This as-told-to essay is based on a conversation with Karine Mellata, cofounder of startup Intrinsic. It has been edited for length and clarity.

A couple of months ago, my cofounder Michael and I realized that while we were getting some very high-quality candidates, we were also receiving a lot of spammy applications.

We caught one application that started with “Banana” for a software engineering position. I don’t want to say it was the most effective mitigation ever, but it was funny to see one hit there.

The one free-response question in our job applications is, “In a few words, let us know why you’d love to work at Intrinsic.” A candidate’s answer honestly could just be one line; we’ve interviewed people who’ve only put one line. Some people will say they really like the tech stack or our mission, and to us that’s enough. You don’t need to write an essay. But automating it makes the application feel less thoughtful or legitimate.

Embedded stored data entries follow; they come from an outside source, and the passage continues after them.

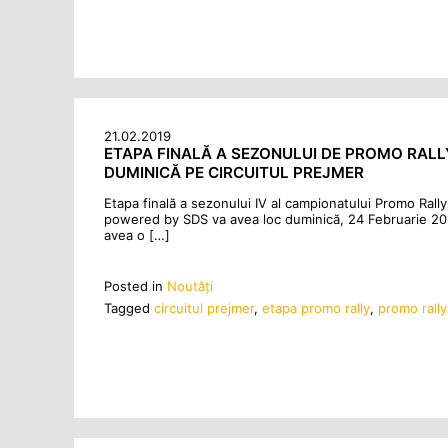
21.02.2019
ETAPA FINALĂ A SEZONULUI DE PROMO RALL
DUMINICĂ PE CIRCUITUL PREJMER
Etapa finală a sezonului IV al campionatului Promo Ral
powered by SDS va avea loc duminică, 24 Februarie 201
avea o […]
Posted in
Noutăţi
Tagged
circuitul prejmer
,
etapa promo rally
,
promo rally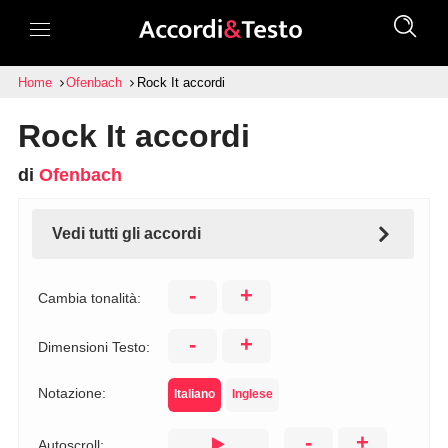
Home
Ofenbach
Rock It accordi
Rock It accordi
di
Ofenbach
Vedi tutti gli accordi
-
+
Cambia tonalità:
-
+
Dimensioni Testo:
Notazione:
Italiano
Inglese
-
+
Autoscroll: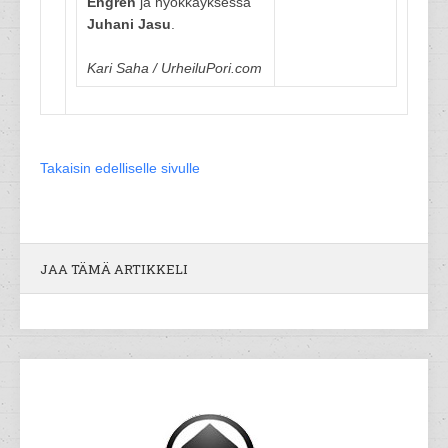
Engren
ja hyökkäyksessä
Juhani Jasu
.
Kari Saha / UrheiluPori.com
Takaisin edelliselle sivulle
JAA TÄMÄ ARTIKKELI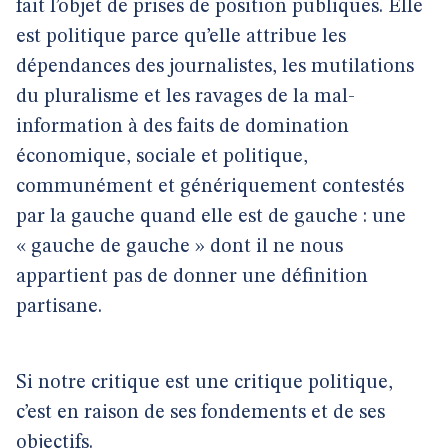
fait l’objet de prises de position publiques. Elle
est politique parce qu’elle attribue les
dépendances des journalistes, les mutilations
du pluralisme et les ravages de la mal-
information à des faits de domination
économique, sociale et politique,
communément et génériquement contestés
par la gauche quand elle est de gauche : une
« gauche de gauche » dont il ne nous
appartient pas de donner une définition
partisane.
Si notre critique est une critique politique,
c’est en raison de ses fondements et de ses
objectifs.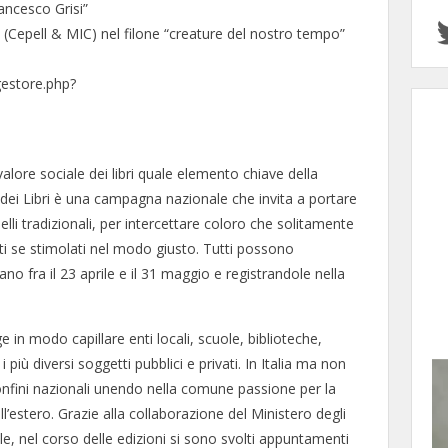
ancesco Grisi”
i (Cepell & MIC) nel filone “creature del nostro tempo”
/gestore.php?
valore sociale dei libri quale elemento chiave della
io dei Libri è una campagna nazionale che invita a portare
quelli tradizionali, per intercettare coloro che solitamente
i se stimolati nel modo giusto. Tutti possono
ano fra il 23 aprile e il 31 maggio e registrandole nella
e in modo capillare enti locali, scuole, biblioteche,
e i più diversi soggetti pubblici e privati. In Italia ma non
confini nazionali unendo nella comune passione per la
ll’estero. Grazie alla collaborazione del Ministero degli
le, nel corso delle edizioni si sono svolti appuntamenti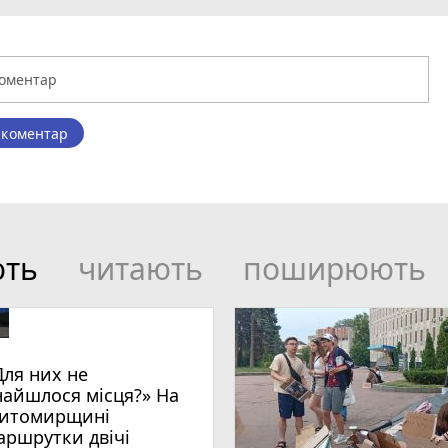
 коментар
ють
читають
поширюють
Для них не
найшлося місця?» На
итомирщині
аршрутки двічі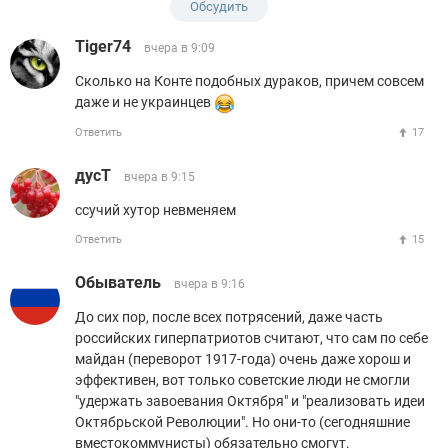
Обсудить
Tiger74
вчера в 9:09
Сколько на Конте подобных дураков, причем совсем
даже и не украинцев
Ответить
17
дусТ
вчера в 9:15
ссучий хутор невменяем
Ответить
15
Обыватель
вчера в 9:16
До сих пор, после всех потрясений, даже часть
российских гиперпатриотов считают, что сам по себе
майдан (переворот 1917-года) очень даже хорош и
эффективен, вот только советские люди не смогли
"удержать завоевания Октября" и "реализовать идеи
Октябрьской Революции". Но они-то (сегодняшние
вместокоммунисты) обязательно смогут.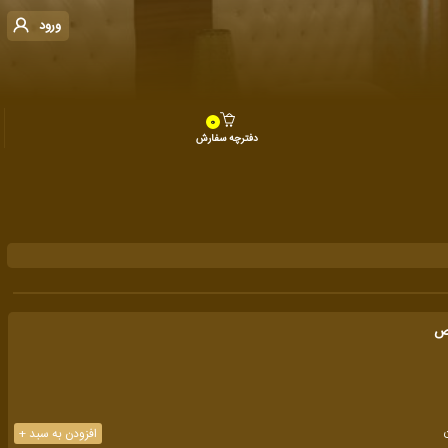
ورود
0
دفترچه سفارش
ص
افزودن به سبد +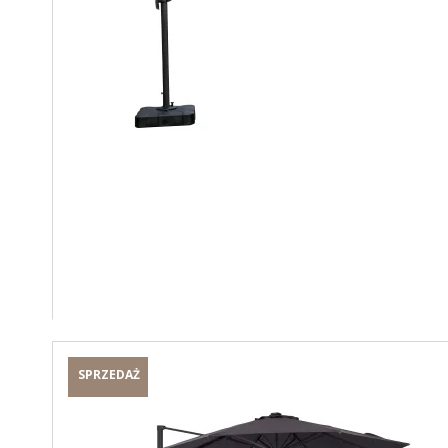
SPRZEDAŻ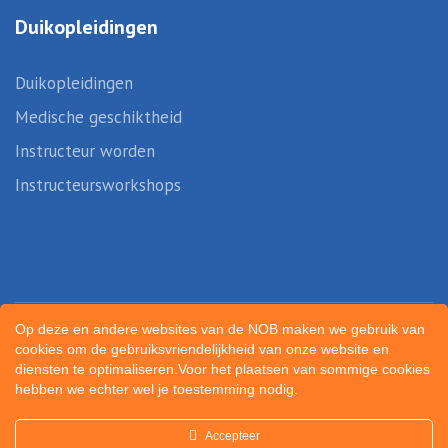
Duikopleidingen
Duikopleidingen
Medische geschiktheid
Instructeur worden
Instructeursworkshops
Op deze en andere websites van de NOB maken we gebruik van
cookies om de gebruiksvriendelijkheid van onze website en
diensten te optimaliseren.Voor het plaatsen van sommige cookies
hebben we echter wel je toestemming nodig.
Created by
Sportunity
Accepteer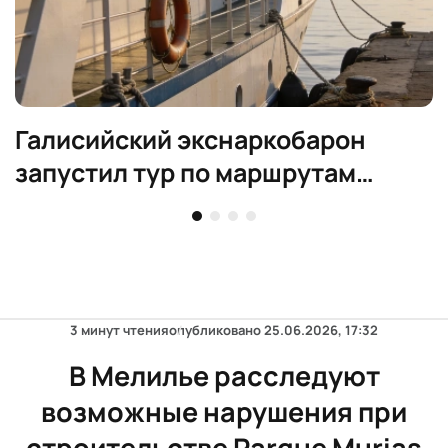
Галисийский экснаркобарон
запустил тур по маршрутам
контрабанды
3 минут чтения
опубликовано
25.06.2026, 17:32
В Мелилье расследуют
возможные нарушения при
строительстве Parque Murias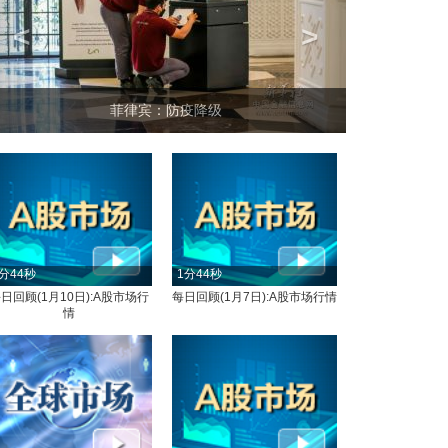
<
>
坐上
菲律宾：防疫降级
分44秒
1分44秒
日回顾(1月10日):A股市场行
每日回顾(1月7日):A股市场行情
情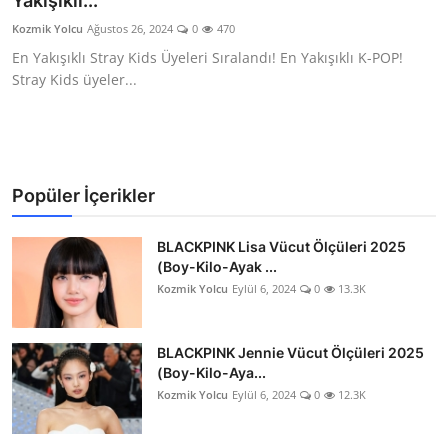
Yakışıklı...
Testler
Kozmik Yolcu
Ağustos 26, 2024
0
470
En Yakışıklı Stray Kids Üyeleri Sıralandı! En Yakışıklı K-POP!
Stray Kids üyeler...
Popüler İçerikler
BLACKPINK Lisa Vücut Ölçüleri 2025
(Boy-Kilo-Ayak ...
Kozmik Yolcu
Eylül 6, 2024
0
13.3K
BLACKPINK Jennie Vücut Ölçüleri 2025
(Boy-Kilo-Aya...
Kozmik Yolcu
Eylül 6, 2024
0
12.3K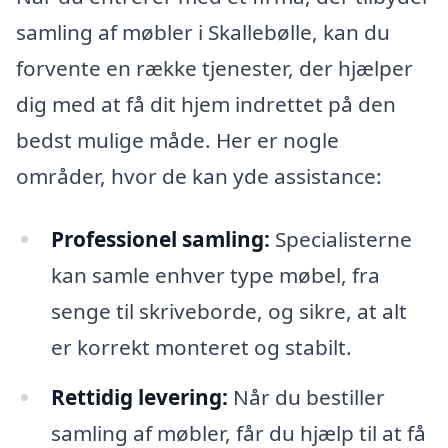
samling af møbler i Skallebølle, kan du
forvente en række tjenester, der hjælper
dig med at få dit hjem indrettet på den
bedst mulige måde. Her er nogle
områder, hvor de kan yde assistance:
Professionel samling:
Specialisterne
kan samle enhver type møbel, fra
senge til skriveborde, og sikre, at alt
er korrekt monteret og stabilt.
Rettidig levering:
Når du bestiller
samling af møbler, får du hjælp til at få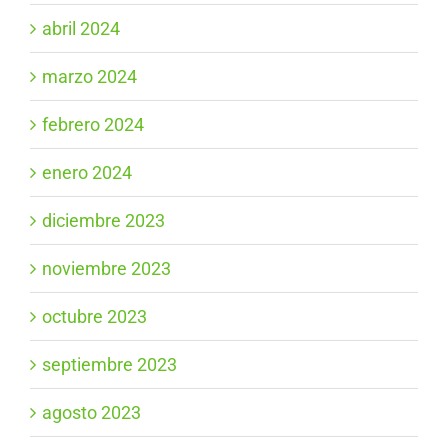
abril 2024
marzo 2024
febrero 2024
enero 2024
diciembre 2023
noviembre 2023
octubre 2023
septiembre 2023
agosto 2023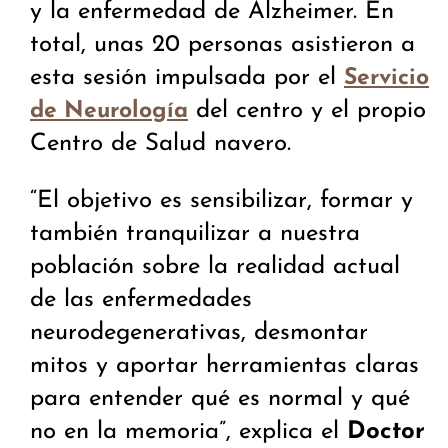
y la enfermedad de Alzheimer. En
total, unas 20 personas asistieron a
esta sesión impulsada por el
Servicio
del centro y el propio
de Neurología
Centro de Salud navero.
“El objetivo es sensibilizar, formar y
también tranquilizar a nuestra
población sobre la realidad actual
de las enfermedades
neurodegenerativas, desmontar
mitos y aportar herramientas claras
para entender qué es normal y qué
no en la memoria”, explica el
Doctor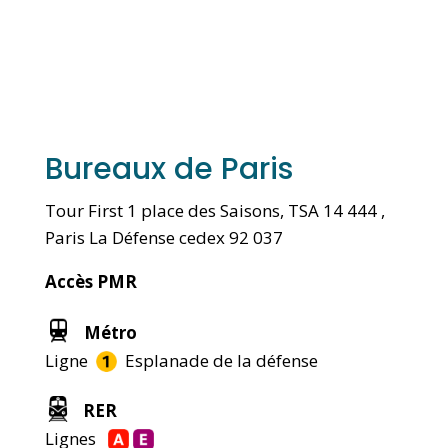
Bureaux de Paris
Tour First 1 place des Saisons, TSA 14 444 ,
Paris La Défense cedex 92 037
Accès PMR
Métro
Ligne
Esplanade de la défense
RER
Lignes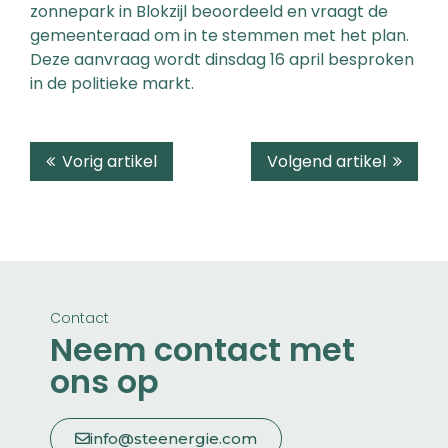
zonnepark in Blokzijl beoordeeld en vraagt de
gemeenteraad om in te stemmen met het plan.
Deze aanvraag wordt dinsdag 16 april besproken
in de politieke markt.
Vorig artikel
Volgend artikel
Contact
Neem contact met
ons op
info@steenergie.com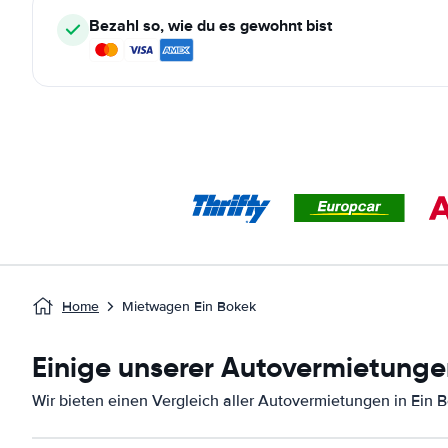
Bezahl so, wie du es gewohnt bist
Home
Mietwagen Ein Bokek
Einige unserer Autovermietungen
Wir bieten einen Vergleich aller Autovermietungen in Ein 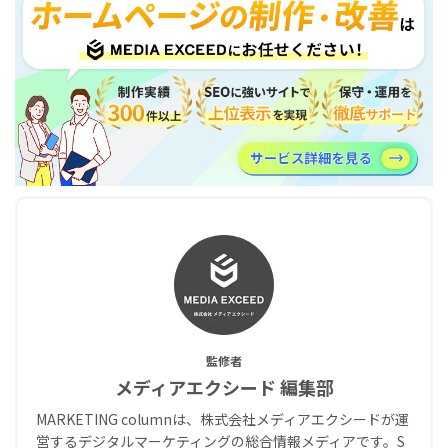
監修者
メディアエクシード 編集部
MARKETING columnは、株式会社メディアエクシードが運
営するデジタルマーケティングの総合情報メディアです。S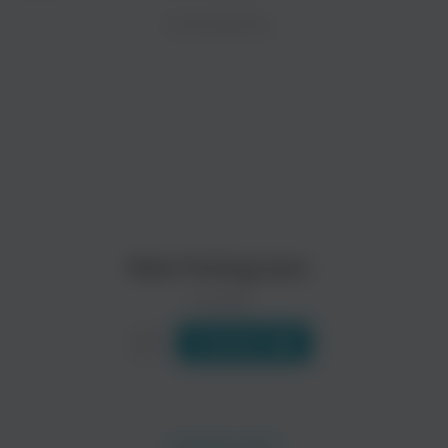
ZAYCEV.NET ведет переговоры с правообладател
ИСПОЛНИТЕЛЬ
В ближайшее время треки этого исполнителя могут появит
Niles Philips
Funky Destination
Nick Fonkynson
0 треков
Слушать
Headson Groove
Dynamo Productions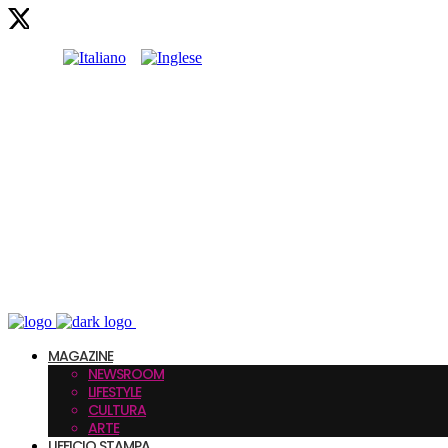
MAGAZINE
NEWSROOM
LIFESTYLE
CULTURA
ARTE
UFFICIO STAMPA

We didn’t think we were going to catch anyone because it’s easy to add a line to your own prompt that says that if there’s any sort of prompt injection of words, then don’t comply.

Or, if people were doing the manual copying and pasting, I thought they were going to catch the banana and remove it, and I think most people actually did.

Some applications still clearly seemed to have been written by LLMs, but whoever copied and pasted just removed the “banana.” These felt really obviously not done by humans. Usually, it was some combination of running too long, overly paraphrasing our mission statement, making random statements about the applicant’s experience, or using words that a human wouldn’t use, like saying “delve” a million times. It would just have a very unnatural storyline.

I feel for people applying to a lot of jobs, but we’re a small team.

When you’re about seven people and they’re going to be part of your core team and the essence of the startup, it’s really important for them to at least read through the mission statement and the technologies we’re using and know what they’re getting into. We can’t interview thousands of people; we’re not Facebook or Google. So the fact this person had possibly not even read the job description made us not really want to interview them.

Another interesting outcome from our prompt injection is that a lot of people who noticed it liked it, and that made them excited about the company. Some engineers thought it was a clever little nugget, mentioned it, and said it got them excited about joining Intrinsic.

Many startup founders will get a lot of spammy applications, and this is a funny way to sift through them. Maybe this can help some of them with their own flood of applications.